Do Cook Pines Pine for the Equator?
Perhaps the Cook pine never wanted to leave New Caledonia. In a recent article in the journal Ecology, botanists from California Polytechnic State University reveal a novel behavior of the Cook pine — it always leans toward the equator. This behavior has never been observed in a plant before.
Most trees correct any lean resulting from gravity or the position of the sun as they grow, so when biology Professor Matt Ritter noticed that all the Cook pines he’d seen leaned south, he got curious. Ritter called a colleague in Australia to see whether he’d made similar observations.

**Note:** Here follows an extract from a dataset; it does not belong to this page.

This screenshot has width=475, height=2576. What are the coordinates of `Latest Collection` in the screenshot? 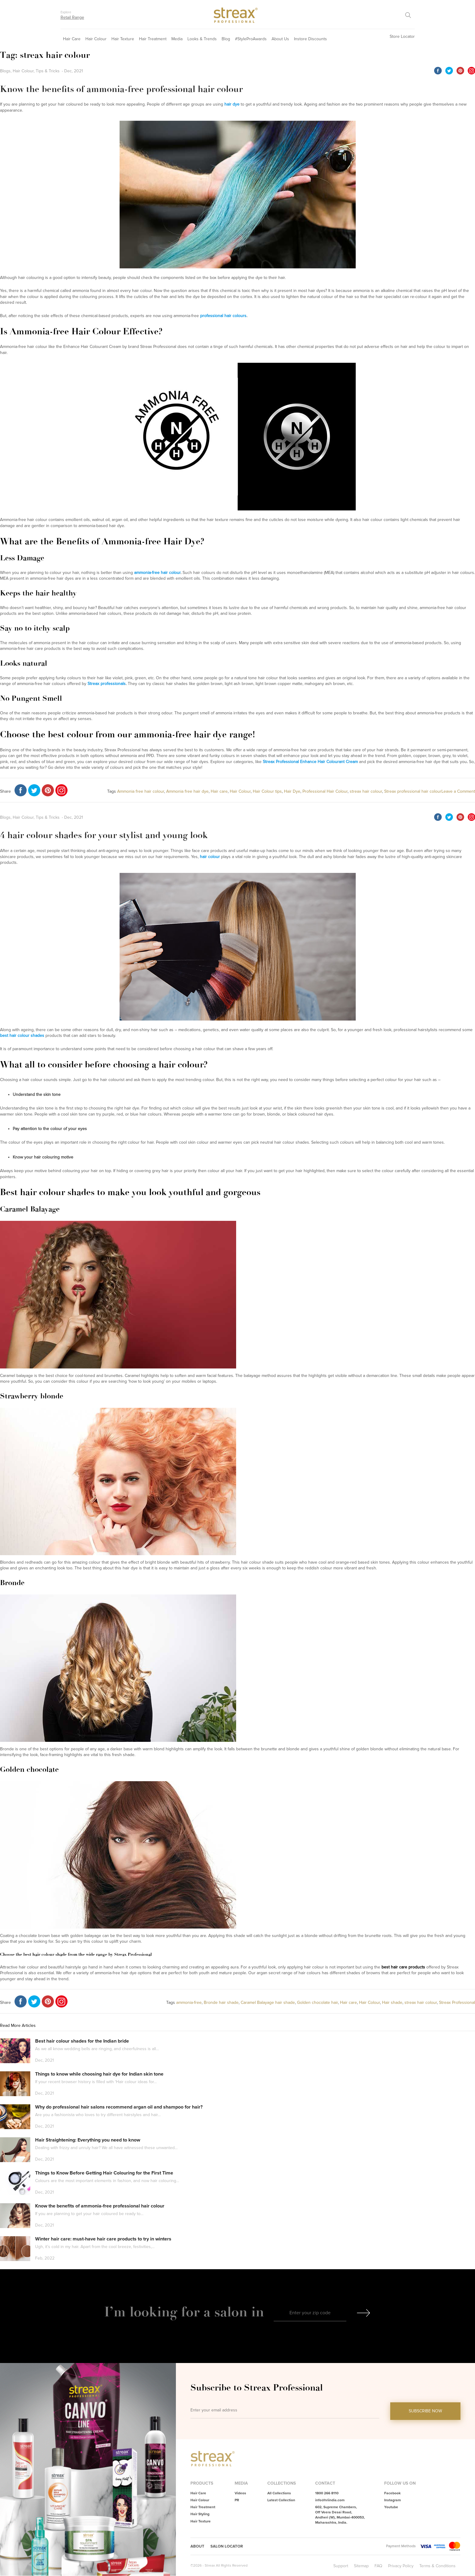 It's located at (281, 2500).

“He said, yeah, they all lean north. And I said, you mean south,” Ritter said.
To untangle this puzzle, Ritter enlisted the help of Professor Jenn Yost and graduate student Jason Johns, who began a worldwide exploration of Cook pines, coordinating the measurement of 256 trees on five continents. The pattern held. Trees in the northern hemisphere all leaned south, while their counterparts in the southern hemisphere all leaned north.
In another interesting twist, the trees tilt closer to the ground the farther they are from the equator.
Maybe Cook pines all over the world are trying to return home. The Cook pine originated in New Caledonia, an archipelago in the South Pacific not far from the equator. The research team doesn’t yet know what causes this behavior. Possible hypotheses include a genetic mutation in the tree’s wood formation or the way the tree reacts to gravity.
“The observation of patterns like this is incredibly important scientifically speaking,” Ritter said. “These trees have always done this, but no one’s investigated it until now.”